* **Action item**:
Which of the lines in the data mention the string "productions"? List them all.

* **Extracted entries**:

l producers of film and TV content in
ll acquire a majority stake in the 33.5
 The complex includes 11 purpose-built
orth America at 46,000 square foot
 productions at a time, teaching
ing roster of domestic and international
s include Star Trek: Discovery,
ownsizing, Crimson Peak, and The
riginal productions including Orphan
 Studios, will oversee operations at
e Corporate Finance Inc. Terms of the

* **Solution for this exercise**:
 productions at a time, teaching
riginal productions including Orphan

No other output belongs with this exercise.